[Start of Attachment]

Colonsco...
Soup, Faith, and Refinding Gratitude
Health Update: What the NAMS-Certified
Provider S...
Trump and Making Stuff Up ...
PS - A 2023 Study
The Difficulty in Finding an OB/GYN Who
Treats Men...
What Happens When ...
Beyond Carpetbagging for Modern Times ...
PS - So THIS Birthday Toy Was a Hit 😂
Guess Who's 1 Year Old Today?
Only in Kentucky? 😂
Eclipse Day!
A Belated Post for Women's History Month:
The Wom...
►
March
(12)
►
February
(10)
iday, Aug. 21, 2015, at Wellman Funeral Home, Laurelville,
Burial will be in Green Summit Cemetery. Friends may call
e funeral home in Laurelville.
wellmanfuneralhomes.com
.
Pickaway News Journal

[End of Attachment]
[Start of Attachment]

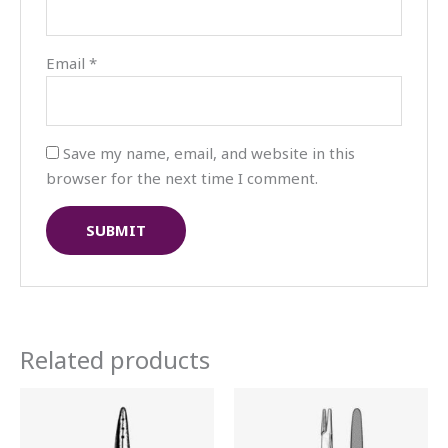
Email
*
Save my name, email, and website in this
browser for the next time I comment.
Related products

[End of Attachment]

● **Your assignment**
Take exactly the lines from the one containing "Colonsco..." through the one containing "Pickaway News Journal" in the data above, and output them with nothing added.

● **Answer space**
Colonsco...
Soup, Faith, and Refinding Gratitude
Health Update: What the NAMS-Certified
Provider S...
Trump and Making Stuff Up ...
PS - A 2023 Study
The Difficulty in Finding an OB/GYN Who
Treats Men...
What Happens When ...
Beyond Carpetbagging for Modern Times ...
PS - So THIS Birthday Toy Was a Hit 😂
Guess Who's 1 Year Old Today?
Only in Kentucky? 😂
Eclipse Day!
A Belated Post for Women's History Month:
The Wom...
►
March
(12)
►
February
(10)
iday, Aug. 21, 2015, at Wellman Funeral Home, Laurelville,
Burial will be in Green Summit Cemetery. Friends may call
e funeral home in Laurelville.
wellmanfuneralhomes.com
.
Pickaway News Journal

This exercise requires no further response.